Python Memory Management and Tips Transcripts
Chapter: Recovering memory in Python
Lecture: Ref-counting and the GIL
0:00 If you thought about multi-threaded programming or parallel or asynchronous programming in Python,
0:05 you've surely heard about this thing,
0:06 the "GIL", or the "Global Interpreter Lock",
0:09 and you often hear this presented as a negative.
0:12 What this thing does is it
0:13 Only allows a single Python instruction to be executed at any given moment,
0:19 no matter how many threads you have or how many cores you have,
0:21 none of that, Python instruction one at a time.
0:25 So that could be very limiting
0:27 for how parallelism works in Python.
0:30 Now there's a lot of situations where it works
0:32 awesome, actually I go through it in my asynchronous programming course.

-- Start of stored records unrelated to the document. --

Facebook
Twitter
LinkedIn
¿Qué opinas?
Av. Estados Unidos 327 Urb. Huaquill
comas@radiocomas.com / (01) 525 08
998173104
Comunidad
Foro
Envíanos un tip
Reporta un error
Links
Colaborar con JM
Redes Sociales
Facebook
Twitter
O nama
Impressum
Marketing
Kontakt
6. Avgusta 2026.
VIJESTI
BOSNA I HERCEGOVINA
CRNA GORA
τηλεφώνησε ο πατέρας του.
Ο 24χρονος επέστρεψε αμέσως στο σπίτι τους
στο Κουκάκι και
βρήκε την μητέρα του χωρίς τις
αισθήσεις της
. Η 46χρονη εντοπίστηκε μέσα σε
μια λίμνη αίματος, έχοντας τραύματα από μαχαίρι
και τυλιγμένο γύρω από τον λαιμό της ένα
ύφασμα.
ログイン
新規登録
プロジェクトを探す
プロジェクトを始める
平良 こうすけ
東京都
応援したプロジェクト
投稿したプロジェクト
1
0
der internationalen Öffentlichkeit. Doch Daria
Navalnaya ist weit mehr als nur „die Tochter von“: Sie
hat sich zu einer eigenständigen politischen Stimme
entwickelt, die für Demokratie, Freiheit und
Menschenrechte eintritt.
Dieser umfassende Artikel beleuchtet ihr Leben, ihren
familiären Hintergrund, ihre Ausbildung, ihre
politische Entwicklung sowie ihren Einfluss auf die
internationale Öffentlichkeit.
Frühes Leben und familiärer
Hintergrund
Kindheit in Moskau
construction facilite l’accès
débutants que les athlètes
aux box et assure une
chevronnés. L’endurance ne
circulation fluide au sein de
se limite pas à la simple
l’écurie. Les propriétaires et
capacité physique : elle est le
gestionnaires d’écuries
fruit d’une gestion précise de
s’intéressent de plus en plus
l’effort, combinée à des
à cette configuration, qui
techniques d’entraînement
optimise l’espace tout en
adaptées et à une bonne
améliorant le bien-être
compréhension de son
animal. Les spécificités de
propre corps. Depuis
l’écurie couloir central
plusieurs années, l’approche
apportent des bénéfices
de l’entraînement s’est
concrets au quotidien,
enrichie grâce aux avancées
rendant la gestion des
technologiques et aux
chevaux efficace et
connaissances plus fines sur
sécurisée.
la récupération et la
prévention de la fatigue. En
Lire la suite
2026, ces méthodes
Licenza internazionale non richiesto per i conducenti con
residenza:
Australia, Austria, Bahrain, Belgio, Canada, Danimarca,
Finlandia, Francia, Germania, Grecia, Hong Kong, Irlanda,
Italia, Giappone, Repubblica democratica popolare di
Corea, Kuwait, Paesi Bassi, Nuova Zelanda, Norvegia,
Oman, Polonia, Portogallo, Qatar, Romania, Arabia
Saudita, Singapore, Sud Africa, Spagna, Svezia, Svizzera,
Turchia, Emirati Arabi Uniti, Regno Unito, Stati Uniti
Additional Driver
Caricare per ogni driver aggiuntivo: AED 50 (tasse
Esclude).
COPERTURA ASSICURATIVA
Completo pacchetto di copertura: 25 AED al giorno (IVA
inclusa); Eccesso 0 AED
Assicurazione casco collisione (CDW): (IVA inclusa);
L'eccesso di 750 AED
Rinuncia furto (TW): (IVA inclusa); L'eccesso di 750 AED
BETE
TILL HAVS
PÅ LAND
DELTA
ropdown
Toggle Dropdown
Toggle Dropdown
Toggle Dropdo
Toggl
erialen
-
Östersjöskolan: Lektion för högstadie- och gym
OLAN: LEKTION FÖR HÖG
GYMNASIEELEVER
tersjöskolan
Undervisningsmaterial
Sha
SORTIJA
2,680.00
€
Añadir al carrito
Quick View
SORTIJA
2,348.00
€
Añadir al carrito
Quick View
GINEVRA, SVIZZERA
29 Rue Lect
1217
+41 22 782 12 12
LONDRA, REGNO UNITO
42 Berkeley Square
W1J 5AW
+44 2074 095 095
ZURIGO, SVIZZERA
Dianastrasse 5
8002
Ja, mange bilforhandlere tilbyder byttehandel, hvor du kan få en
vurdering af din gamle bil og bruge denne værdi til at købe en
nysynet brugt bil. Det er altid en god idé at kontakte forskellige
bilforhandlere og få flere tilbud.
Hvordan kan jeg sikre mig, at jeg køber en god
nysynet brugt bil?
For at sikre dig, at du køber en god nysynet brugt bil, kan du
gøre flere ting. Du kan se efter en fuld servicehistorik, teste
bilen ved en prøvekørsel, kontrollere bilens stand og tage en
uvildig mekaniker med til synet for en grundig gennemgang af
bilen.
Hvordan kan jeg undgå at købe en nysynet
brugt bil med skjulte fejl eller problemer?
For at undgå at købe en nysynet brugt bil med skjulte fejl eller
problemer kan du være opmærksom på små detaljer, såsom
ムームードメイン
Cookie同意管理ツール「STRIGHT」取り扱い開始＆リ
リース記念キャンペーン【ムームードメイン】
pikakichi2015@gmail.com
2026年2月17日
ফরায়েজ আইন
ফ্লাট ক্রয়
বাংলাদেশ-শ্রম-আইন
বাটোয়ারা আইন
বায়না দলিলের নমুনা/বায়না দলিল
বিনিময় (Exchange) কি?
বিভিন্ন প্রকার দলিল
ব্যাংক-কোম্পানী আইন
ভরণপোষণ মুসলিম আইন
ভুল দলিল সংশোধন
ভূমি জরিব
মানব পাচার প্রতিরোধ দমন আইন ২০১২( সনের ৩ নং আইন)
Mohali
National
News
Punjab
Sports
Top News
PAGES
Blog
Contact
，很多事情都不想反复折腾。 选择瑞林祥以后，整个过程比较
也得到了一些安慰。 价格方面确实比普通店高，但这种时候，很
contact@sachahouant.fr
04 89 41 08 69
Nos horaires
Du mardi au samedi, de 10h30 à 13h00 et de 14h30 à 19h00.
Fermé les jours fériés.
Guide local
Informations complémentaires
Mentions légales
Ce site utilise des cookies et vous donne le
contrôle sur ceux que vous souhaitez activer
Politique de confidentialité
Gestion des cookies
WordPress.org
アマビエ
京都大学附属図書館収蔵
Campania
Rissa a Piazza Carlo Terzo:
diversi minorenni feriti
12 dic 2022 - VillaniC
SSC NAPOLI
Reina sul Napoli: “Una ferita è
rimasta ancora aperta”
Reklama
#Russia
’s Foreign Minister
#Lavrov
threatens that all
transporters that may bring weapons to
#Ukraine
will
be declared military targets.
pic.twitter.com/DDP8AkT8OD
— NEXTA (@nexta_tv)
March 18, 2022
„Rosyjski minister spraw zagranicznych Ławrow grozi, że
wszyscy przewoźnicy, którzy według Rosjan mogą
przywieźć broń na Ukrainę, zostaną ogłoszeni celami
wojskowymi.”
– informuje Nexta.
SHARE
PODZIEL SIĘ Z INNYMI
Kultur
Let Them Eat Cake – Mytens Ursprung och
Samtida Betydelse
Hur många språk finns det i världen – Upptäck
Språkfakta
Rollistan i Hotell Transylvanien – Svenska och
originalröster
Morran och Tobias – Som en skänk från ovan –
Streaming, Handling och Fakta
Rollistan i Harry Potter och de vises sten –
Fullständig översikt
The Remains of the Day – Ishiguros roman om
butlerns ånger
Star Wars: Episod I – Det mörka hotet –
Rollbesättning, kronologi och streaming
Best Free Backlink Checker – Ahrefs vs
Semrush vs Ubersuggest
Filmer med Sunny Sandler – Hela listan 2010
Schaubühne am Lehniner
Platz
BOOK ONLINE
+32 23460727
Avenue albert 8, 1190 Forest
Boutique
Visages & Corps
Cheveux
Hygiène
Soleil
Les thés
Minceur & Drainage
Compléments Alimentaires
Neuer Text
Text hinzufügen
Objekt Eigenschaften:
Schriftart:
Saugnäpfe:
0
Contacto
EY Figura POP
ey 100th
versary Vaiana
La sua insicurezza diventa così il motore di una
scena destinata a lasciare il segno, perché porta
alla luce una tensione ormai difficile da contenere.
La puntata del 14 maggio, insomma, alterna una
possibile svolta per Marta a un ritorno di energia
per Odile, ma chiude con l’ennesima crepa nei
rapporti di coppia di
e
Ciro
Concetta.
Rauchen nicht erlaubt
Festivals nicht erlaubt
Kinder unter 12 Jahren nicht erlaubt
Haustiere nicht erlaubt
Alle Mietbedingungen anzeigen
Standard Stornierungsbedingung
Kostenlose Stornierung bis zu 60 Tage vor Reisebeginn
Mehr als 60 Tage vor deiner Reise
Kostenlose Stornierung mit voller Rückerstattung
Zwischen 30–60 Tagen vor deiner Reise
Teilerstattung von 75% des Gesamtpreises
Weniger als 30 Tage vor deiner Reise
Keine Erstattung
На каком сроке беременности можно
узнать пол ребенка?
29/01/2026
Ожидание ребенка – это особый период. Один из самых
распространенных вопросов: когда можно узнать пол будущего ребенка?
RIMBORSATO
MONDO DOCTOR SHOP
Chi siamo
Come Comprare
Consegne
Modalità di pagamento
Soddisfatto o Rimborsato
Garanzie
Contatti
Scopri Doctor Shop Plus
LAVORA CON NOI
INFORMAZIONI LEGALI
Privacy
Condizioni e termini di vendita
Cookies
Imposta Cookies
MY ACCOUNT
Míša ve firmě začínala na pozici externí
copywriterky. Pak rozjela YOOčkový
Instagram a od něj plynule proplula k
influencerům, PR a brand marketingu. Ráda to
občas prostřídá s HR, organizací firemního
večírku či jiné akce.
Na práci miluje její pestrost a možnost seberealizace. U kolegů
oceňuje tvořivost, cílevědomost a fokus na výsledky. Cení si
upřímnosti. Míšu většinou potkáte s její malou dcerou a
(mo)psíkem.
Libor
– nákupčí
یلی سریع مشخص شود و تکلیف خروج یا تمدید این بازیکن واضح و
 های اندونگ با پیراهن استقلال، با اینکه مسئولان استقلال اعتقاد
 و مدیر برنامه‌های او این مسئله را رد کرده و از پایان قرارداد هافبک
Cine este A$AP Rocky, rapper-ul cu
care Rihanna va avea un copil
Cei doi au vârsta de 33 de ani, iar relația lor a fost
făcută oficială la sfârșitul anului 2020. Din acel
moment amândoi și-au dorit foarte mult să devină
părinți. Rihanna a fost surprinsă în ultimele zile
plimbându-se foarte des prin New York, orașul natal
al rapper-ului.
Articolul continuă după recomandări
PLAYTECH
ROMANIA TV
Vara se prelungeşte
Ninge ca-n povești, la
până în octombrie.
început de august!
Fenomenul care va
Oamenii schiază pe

0:35 But things like "I'm waiting on a network connection from a response from a Web service
0:41 or some kind of API I'm calling", that doesn't count is executing a python
0:46 statement, that's down somewhere in the OS.
0:47 So if you're waiting on other things,
0:50 actually the parallelism is great. But for computational stuff where the computational bits are in
0:55 Python, this GIL is a big problem.
0:57 Actually, Eric Snow and some of the other core developers are working on PEP
1:01 5.5.4 which will create what are called sub interpreters or multiple interpreters that take sort of a
1:08 copy of everything we've talked about and replicate separate,
1:11 isolated versions and each version can run on a thread
1:14 and it'll potentially solve or alleviate some of these problems by not sharing objects. That's
1:19 in the future. I have a lot of hope for it.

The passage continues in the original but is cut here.